Imane Khelif merupakan petinju dari Aljazair yang tahun lalu gagal dalam tes kelayakan gender di Kejuaraan Dunia. Khelif sempat didiskualifikasi di Kejuaraan Dunia 2023 karena gagal memenuhi aturan kelayakan The International Boxing Association (IBA) atau asosiasi tinju internasional.
IBA melarang atlet yang memiliki kromosom XY pria untuk berkompetisi di kelas wanita. Namun, kali ini Khelif dan atlet asal Taiwan Lin Yu-ting yang memiliki kondisi serupa diizinkan bertarung di Paris oleh International Olympic Committee (IOC) atau Komite Olimpiade Internasional.
Kerangka Kerja IOC tentang Keadilan, Inklusi, dan Non Diskriminasi atas dasar identitas gender dan variasi jenis kelamin, menawarkan pedoman bagi federasi untuk memastikan inklusi serta keadilan dalam olahraga.
Hal ini termasuk atlet dengan kondisi Differences of Sexual Development (DSD) atau perbedaan dalam perkembangan seksual. Menjelang pertarungan Khelif, juru bicara IOC Mark Adams membela keputusan badan tersebut untuk Olimpiade Paris 2024.
“Ini melibatkan orang-orang nyata dan kita berbicara tentang kehidupan orang-orang nyata di sini. Mereka telah kalah dan mereka telah menang melawan wanita lain selama bertahun-tahun,” katanya kepada wartawan.
Kepala Eksekutif IBA Chris Roberts, merasa kecewa dengan kejadian ini.

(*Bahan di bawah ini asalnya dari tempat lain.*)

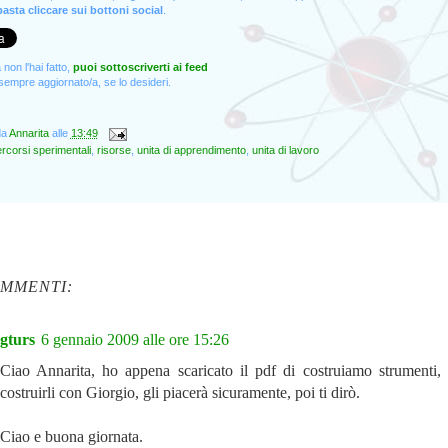
asta cliccare sui bottoni social
.
non l'hai fatto,
puoi sottoscriverti ai feed
empre aggiornato/a, se lo desideri.
da
Annarita
alle
13:49
rcorsi sperimentali
,
risorse
,
unita di apprendimento
,
unita di lavoro
OMMENTI:
gturs
6 gennaio 2009 alle ore 15:26
Ciao Annarita, ho appena scaricato il pdf di costruiamo strumenti,
costruirli con Giorgio, gli piacerà sicuramente, poi ti dirò.
Ciao e buona giornata.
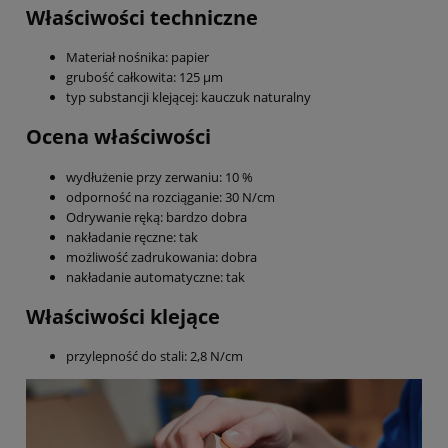
Właściwości techniczne
Materiał nośnika: papier
grubość całkowita: 125 µm
typ substancji klejącej: kauczuk naturalny
Ocena właściwości
wydłużenie przy zerwaniu: 10 %
odporność na rozciąganie: 30 N/cm
Odrywanie ręką: bardzo dobra
nakładanie ręczne: tak
możliwość zadrukowania: dobra
nakładanie automatyczne: tak
Właściwości klejące
przylepność do stali: 2,8 N/cm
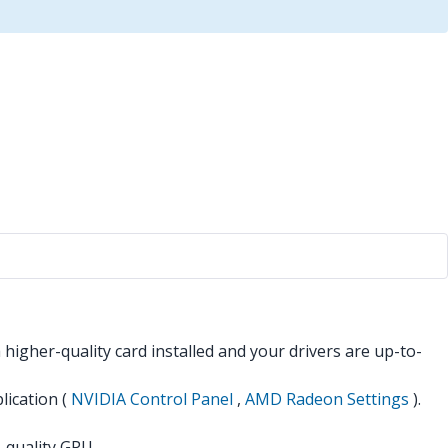
higher-quality card installed and your drivers are up-to-
lication (
NVIDIA Control Panel
,
AMD Radeon Settings
).
-quality GPU.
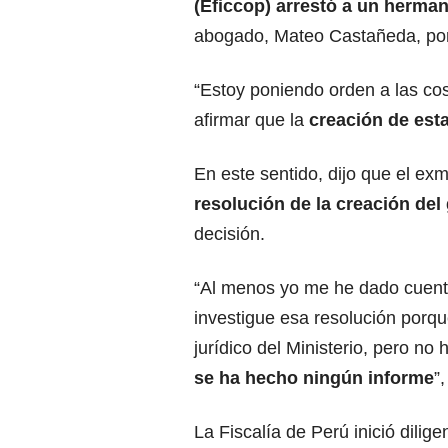
(Eficcop)
arrestó a un herman
abogado, Mateo Castañeda, por 
“Estoy poniendo orden a las cos
afirmar que la
creación de esta
En este sentido, dijo que el ex
resolución
de la creación del 
decisión.
“Al menos yo me he dado cuenta
investigue esa resolución porq
jurídico del Ministerio, pero no h
se ha hecho ningún informe
”
La Fiscalía de Perú inició dilige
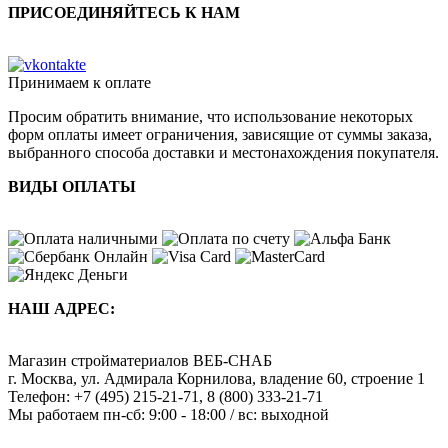
ПРИСОЕДИНЯЙТЕСЬ К НАМ
Принимаем к оплате
Просим обратить внимание, что использование некоторых
форм оплаты имеет ограничения, зависящие от суммы заказа,
выбранного способа доставки и местонахождения покупателя.
ВИДЫ ОПЛАТЫ
НАШ АДРЕС:
Магазин стройматериалов
ВЕБ-СНАБ
г. Москва
,
ул. Адмирала Корнилова, владение 60, строение 1
Телефон:
+7 (495) 215-21-71
,
8 (800) 333-21-71
Мы работаем
пн-сб: 9:00 - 18:00 / вс: выходной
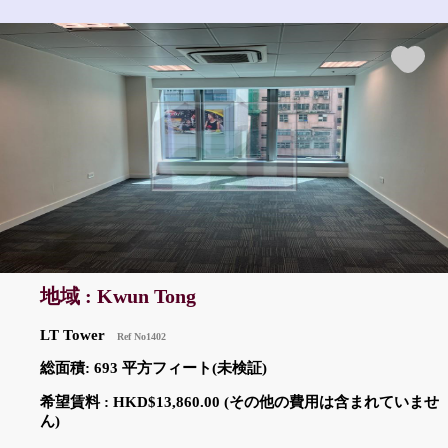
地域 : Kwun Tong
LT Tower
Ref No1402
総面積: 693 平方フィート(未検証)
希望賃料 : HKD$13,860.00 (その他の費用は含まれていませ
ん)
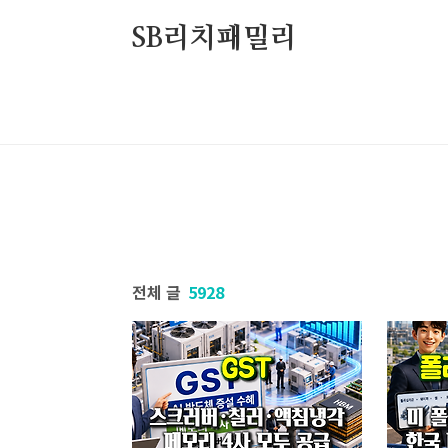
본문 바로가기
SB리치패밀리
전체 글
5928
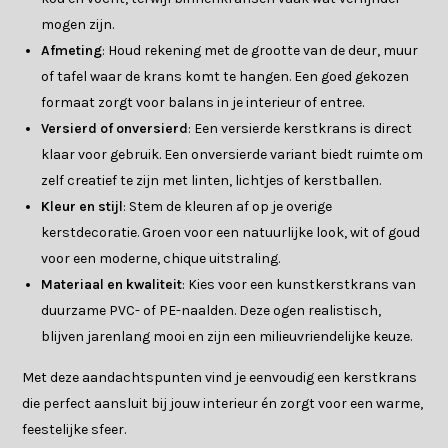
mogen zijn.
Afmeting
: Houd rekening met de grootte van de deur, muur
of tafel waar de krans komt te hangen. Een goed gekozen
formaat zorgt voor balans in je interieur of entree.
Versierd of onversierd
: Een versierde kerstkrans is direct
klaar voor gebruik. Een onversierde variant biedt ruimte om
zelf creatief te zijn met linten, lichtjes of kerstballen.
Kleur en stijl
: Stem de kleuren af op je overige
kerstdecoratie. Groen voor een natuurlijke look, wit of goud
voor een moderne, chique uitstraling.
Materiaal en kwaliteit
: Kies voor een kunstkerstkrans van
duurzame PVC- of PE-naalden. Deze ogen realistisch,
blijven jarenlang mooi en zijn een milieuvriendelijke keuze.
Met deze aandachtspunten vind je eenvoudig een kerstkrans
die perfect aansluit bij jouw interieur én zorgt voor een warme,
feestelijke sfeer.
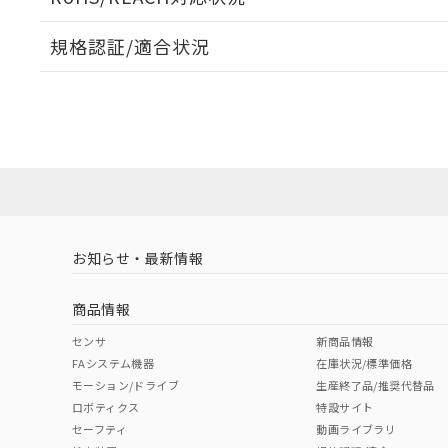
オムロン制御
また当社は、
※2 環境保護使
在庫状況およ
部品在庫の切り替
たしません。
－
在庫なし
規格認証/適合状況
す。
「ｅ」：有害物質
機器販売
マイパーツ機
「10」：通常の
EU RoHS
注意事項・凡例
ている必要が
味します。
UL認証
CSA認証
CEマーキング
空
受注生産
お客様が当ウ
※3 非含有証明
「－」：未確認で
白
が、当社の製
No
No
N/A
対応状況
対応予定月
※1
※2
さい。
下記の非含有証明
※当社の共同
いる法人を指
EU RoHS指令（
対応済み
51物質の非含有証
LR型式承認
DNV型式承認
BV型式承認
KR
※本証明書は発行
（イギリス
（ノルウェー
（フランス
（
また、RoHS指
お知らせ・最新情報
中国 RoHS
注意事項・凡例
船舶規格）
船舶規格）
船舶規格）
船
混在することから
既に当社にて対応
商品情報
り割愛しておりま
No
No
No
No
中国 RoHS表
※1 ※2
センサ
新商品情報
FAシステム機器
在庫状況/標準価格
Pb
Hg
Cd
Cr(V
モーション/ドライブ
生産終了品/推奨代替品
ロボティクス
特設サイト
セーフティ
動画ライブラリ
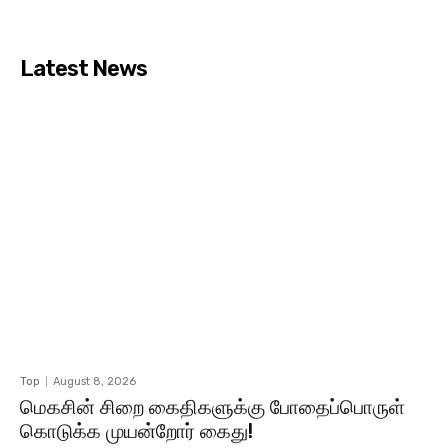
Latest News
Top
August 8, 2026
மெகசின் சிறை கைதிகளுக்கு போதைப்பொருள்
கொடுக்க முயன்றோர் கைது!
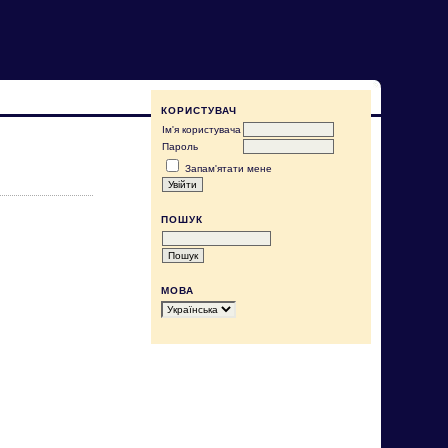
КОРИСТУВАЧ
Ім'я користувача
Пароль
Запам'ятати мене
ПОШУК
МОВА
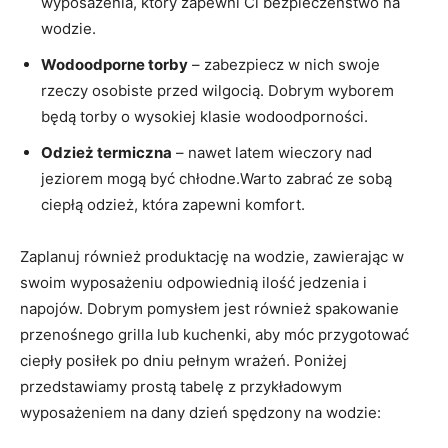
wyposażenia, który zapewni Ci bezpieczeństwo na
wodzie.
Wodoodporne torby
– zabezpiecz w nich swoje
rzeczy osobiste przed wilgocią. Dobrym wyborem
będą torby o wysokiej klasie wodoodporności.
Odzież termiczna
– nawet latem wieczory nad
jeziorem mogą być chłodne.Warto zabrać ze sobą
ciepłą odzież, która zapewni komfort.
Zaplanuj również produktację na wodzie, zawierając w
swoim wyposażeniu odpowiednią ilość jedzenia i
napojów. Dobrym pomysłem jest również spakowanie
przenośnego grilla lub kuchenki, aby móc przygotować
ciepły posiłek po dniu pełnym wrażeń. Poniżej
przedstawiamy prostą tabelę z przykładowym
wyposażeniem na dany dzień spędzony na wodzie:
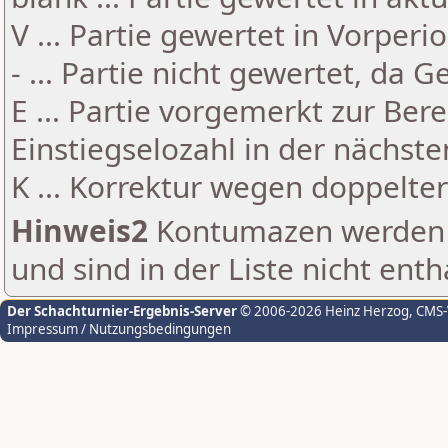
V ... Partie gewertet in Vorperi
- ... Partie nicht gewertet, da 
E ... Partie vorgemerkt zur Be
Einstiegselozahl in der nächst
K ... Korrektur wegen doppelt
Hinweis2
Kontumazen werden g
und sind in der Liste nicht enth
Der Schachturnier-Ergebnis-Server
© 2006-2026 Heinz Herzog
, CMS
Impressum / Nutzungsbedingungen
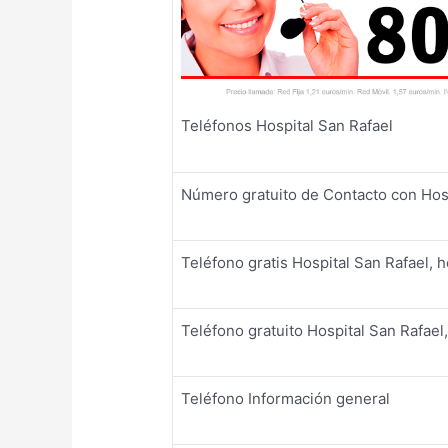
Teléfonos Hospital San Rafael
Número gratuito de Contacto con Hosp
Teléfono gratis Hospital San Rafael, 
Teléfono gratuito Hospital San Rafael
Teléfono Información general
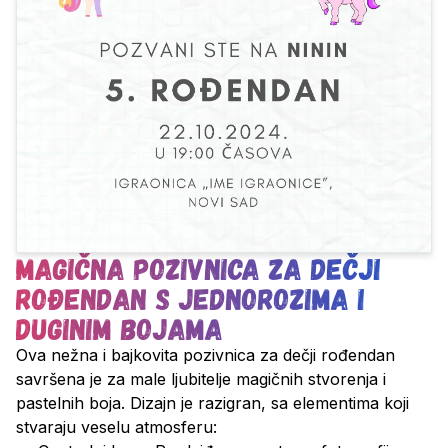
Magična pozivnica za dečji
rođendan s jednorozima i
duginim bojama
Ova nežna i bajkovita pozivnica za dečji rođendan
savršena je za male ljubitelje magičnih stvorenja i
pastelnih boja. Dizajn je razigran, sa elementima koji
stvaraju veselu atmosferu:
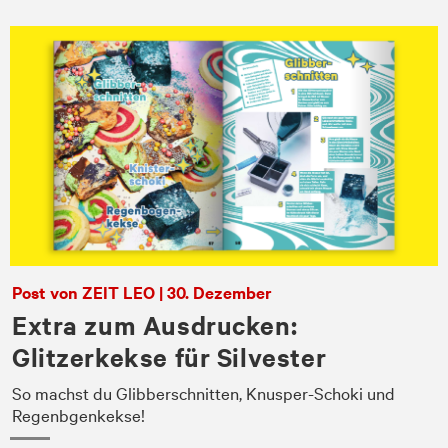
Post von ZEIT LEO | 30. Dezember
Extra zum Ausdrucken:
Glitzerkekse für Silvester
So machst du Glibberschnitten, Knusper-Schoki und
en
Regenbgenkekse!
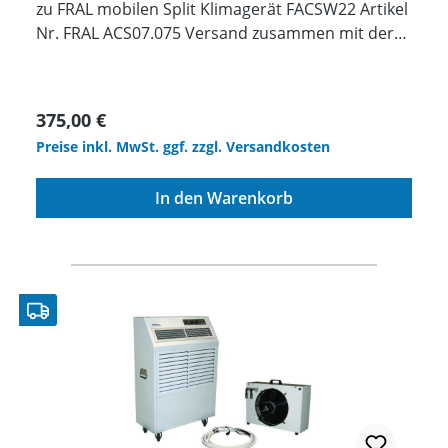
zu FRAL mobilen Split Klimagerät FACSW22 Artikel
Nr. FRAL ACS07.075 Versand zusammen mit der
Bestellung von einem System !
Regulärer Preis:
375,00 €
Preise inkl. MwSt. ggf. zzgl. Versandkosten
In den Warenkorb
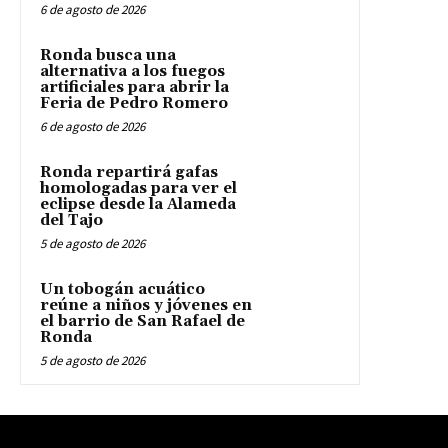
6 de agosto de 2026
Ronda busca una
alternativa a los fuegos
artificiales para abrir la
Feria de Pedro Romero
6 de agosto de 2026
Ronda repartirá gafas
homologadas para ver el
eclipse desde la Alameda
del Tajo
5 de agosto de 2026
Un tobogán acuático
reúne a niños y jóvenes en
el barrio de San Rafael de
Ronda
5 de agosto de 2026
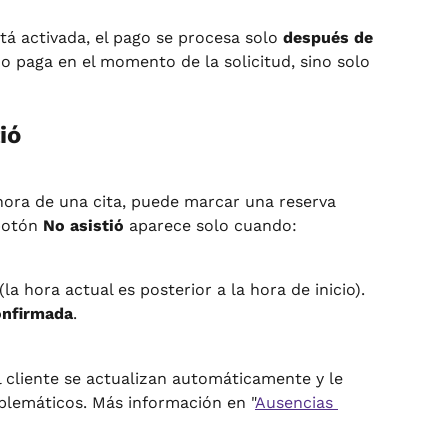
á activada, el pago se procesa solo 
después de 
 no paga en el momento de la solicitud, sino solo 
ió
ora de una cita, puede marcar una reserva 
botón 
No asistió
 aparece solo cuando:
la hora actual es posterior a la hora de inicio).
nfirmada
.
l cliente se actualizan automáticamente y le 
oblemáticos. Más información en "
Ausencias 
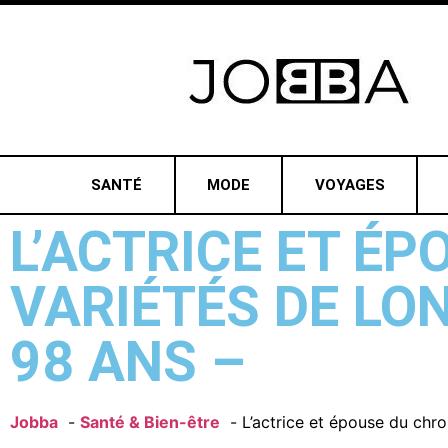
SANTÉ
MODE
VOYAGES
L’ACTRICE ET É
VARIÉTÉS DE LO
98 ANS –
Jobba
Santé & Bien-être
L’actrice et épouse du chr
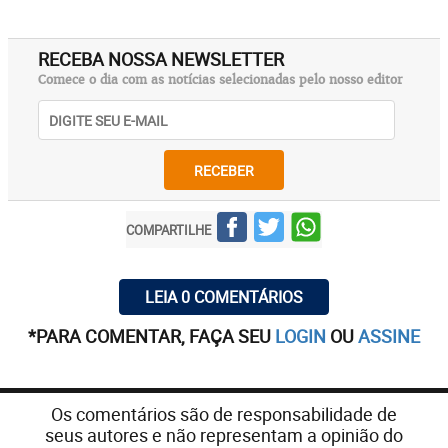
RECEBA NOSSA NEWSLETTER
Comece o dia com as notícias selecionadas pelo nosso editor
RECEBER
COMPARTILHE
LEIA 0 COMENTÁRIOS
*PARA COMENTAR, FAÇA SEU
LOGIN
OU
ASSINE
Os comentários são de responsabilidade de
seus autores e não representam a opinião do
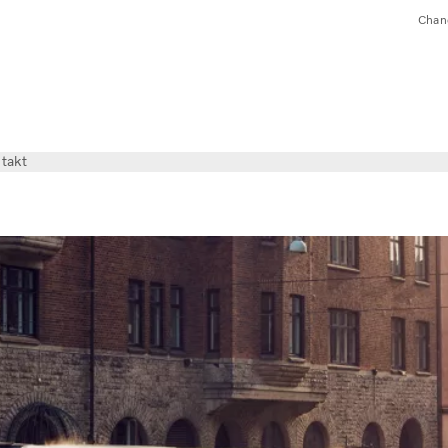
Chan
takt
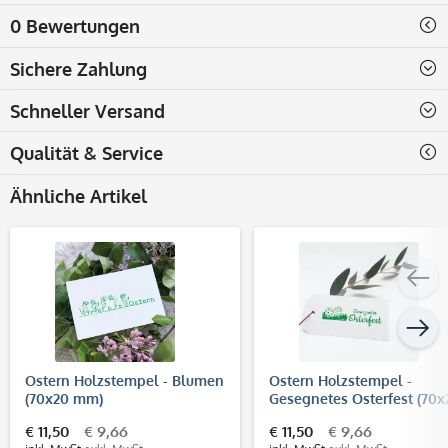
0 Bewertungen
Sichere Zahlung
Schneller Versand
Qualität & Service
Ähnliche Artikel
Ostern Holzstempel - Blumen
Ostern Holzstempel -
(70x20 mm)
Gesegnetes Osterfest (70x
mm)
€ 11,50
€ 9,66
€ 11,50
€ 9,66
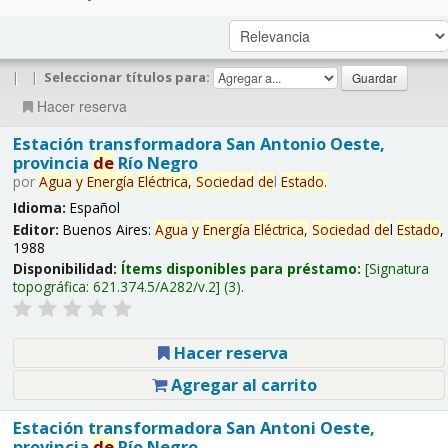
|
|
Seleccionar títulos para:
Hacer reserva
Estación transformadora San Antonio Oeste,
provincia
de
Río Negro
por
Agua
y
Energía
Eléctrica,
Sociedad
de
l
Estado
.
Idioma:
Español
Editor:
Buenos Aires:
Agua
y
Energía
Eléctrica,
Sociedad
de
l
Estado
,
1988
Disponibilidad:
Ítems disponibles para préstamo:
Signatura
topográfica:
621.374.5/A282/v.2
(3).
Hacer reserva
Agregar al carrito
Estación transformadora San Antoni Oeste,
provincia
de
Río Negro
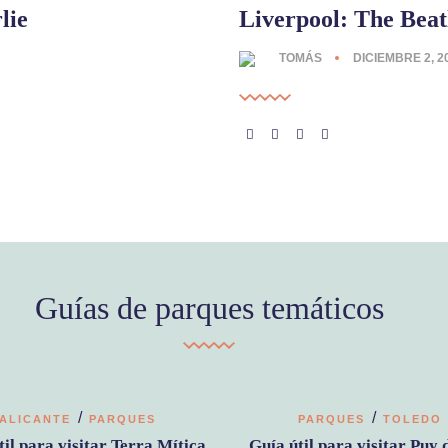
lie
Liverpool: The Beat
TOMÁS
DICIEMBRE 2, 2
Guías de parques temáticos
/
/
ALICANTE
PARQUES
PARQUES
TOLEDO
til para visitar Terra Mítica
Guía útil para visitar Puy 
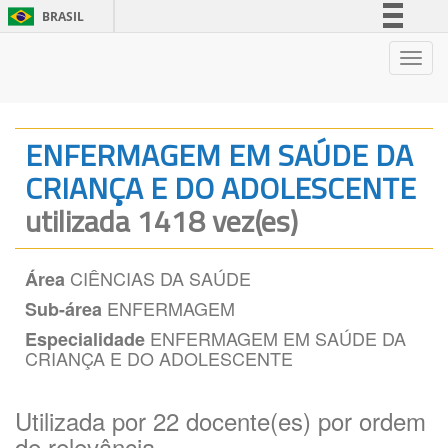
BRASIL
Simplifique!
Nave
Comunica BR
Participe
Acesso à informação
ENFERMAGEM EM SAÚDE DA
Legislação
CRIANÇA E DO ADOLESCENTE
Canais
utilizada 1418 vez(es)
CIÊNCIAS DA SAÚDE
Área
ENFERMAGEM
Sub-área
ENFERMAGEM EM SAÚDE DA
Especialidade
CRIANÇA E DO ADOLESCENTE
Utilizada por 22 docente(es) por ordem
de relevância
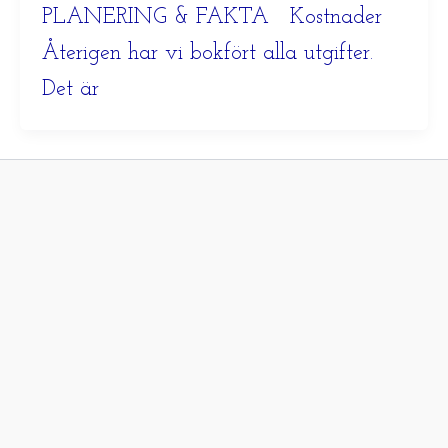
PLANERING & FAKTA Kostnader
Återigen har vi bokfört alla utgifter.
Det är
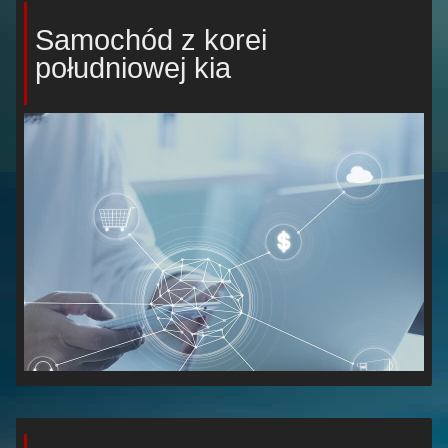
Samochód z korei
południowej kia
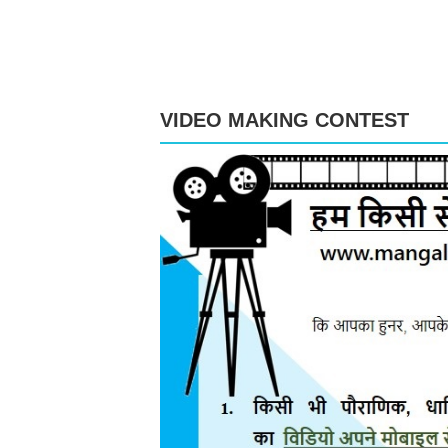
VIDEO MAKING CONTEST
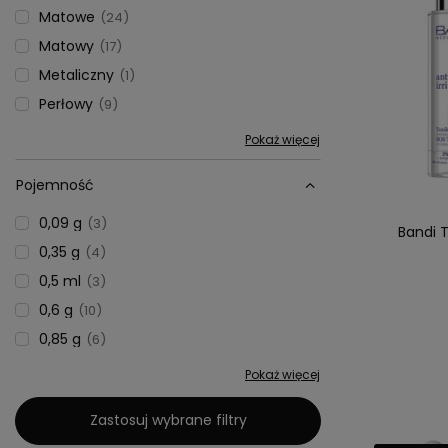
Matowe
24
Matowy
17
Metaliczny
1
Perłowy
9
Pokaż więcej
Pojemność
0,09 g
3
Bandi T
0,35 g
4
0,5 ml
3
0,6 g
10
0,85 g
6
Pokaż więcej
Zastosuj wybrane filtry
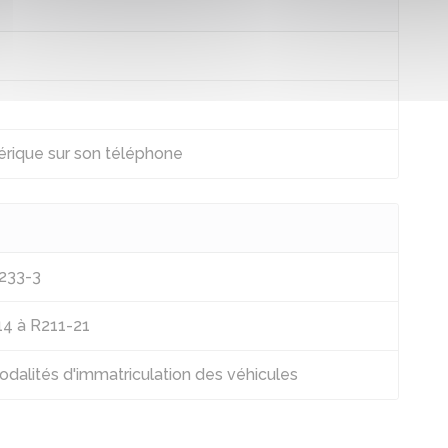
rique sur son téléphone
R233-3
14 à R211-21
modalités d'immatriculation des véhicules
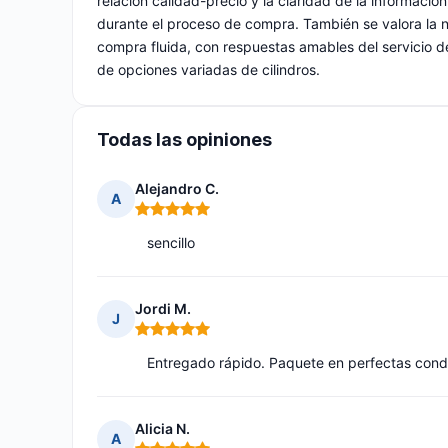
relación calidad-precio y la claridad de la información
durante el proceso de compra. También se valora la na
compra fluida, con respuestas amables del servicio de
de opciones variadas de cilindros.
Todas las opiniones
Alejandro C.
A
Nota: 5 de 5
sencillo
Jordi M.
J
Nota: 5 de 5
Entregado rápido. Paquete en perfectas cond
Alicia N.
A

“Kedua petinju ini tidak diizinkan bertinju di dalam IBA. Jadi saya merasa heran bagaimana IOC menerapkan kondisi yang berbeda untuk acara ini,” katanya.
Simak juga Video ‘Waspadai Risiko Petinju Amatir yang Bertanding Tanpa Pelindung Kepala’:
[Gambas:Video 20detik]
NEXT: Apa itu DSD?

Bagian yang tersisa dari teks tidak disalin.